Type of sedation and the need for unplanned interventions during ERCP: analysis of the clinical outcomes research initiative national endoscopic database (CORI-NED)

Affiliations

Type of sedation and the need for unplanned interventions during ERCP: analysis of the clinical outcomes research initiative national endoscopic database (CORI-NED)

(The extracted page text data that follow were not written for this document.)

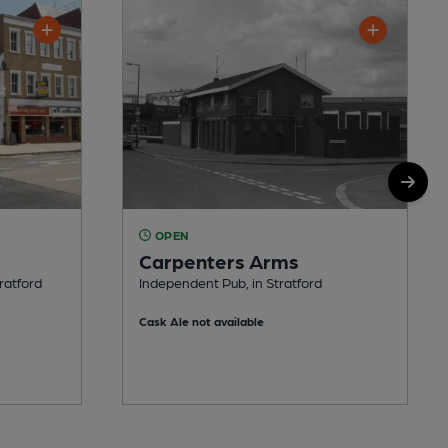
OPEN
Carpenters Arms
ratford
Independent Pub, in Stratford
Cask Ale not available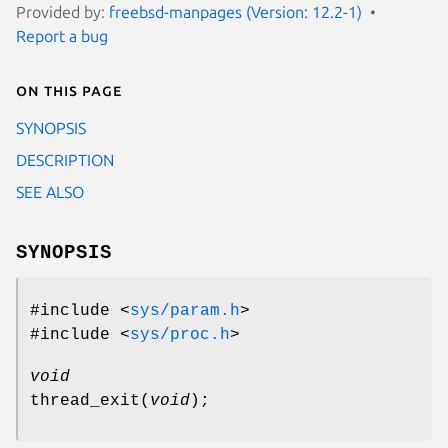
Provided by:
freebsd-manpages (Version: 12.2-1)
Report a bug
On this page
SYNOPSIS
DESCRIPTION
SEE ALSO
SYNOPSIS
#include <
sys/param.h
>
#include <
sys/proc.h
>
void
thread_exit
(
void
);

Zachary L Smith et al. Frontline Gastroenterol. .

Abstract

Background and aims: Recent studies suggest that sedation provided by anaesthesia professionals may be less protective against serious adverse events than previously believed, however, data are lacking regarding endoscopic retrograde cholangiopancreatography (ERCP). Using the clinical outcomes research initiative national endoscopic database (CORI-NED), we aimed to assess whether mode of sedation was associated with rates of unplanned interventions (UIs) during ERCP.

Patients and methods: All subjects from CORI-NED undergoing ERCP from 2004 to 2014 were identified and stratified into three groups based on the initial mode of anaesthesia: endoscopist-directed sedation (EDS), monitored anaesthesia care without an endotracheal tube (MAC-WET) and general endotracheal anaesthesia (GEA). The primary outcome was UIs. To assess the impact of sedation mode on UIs, multivariable logistic regression models were created adjusting for demographic, physician and procedure-level variables.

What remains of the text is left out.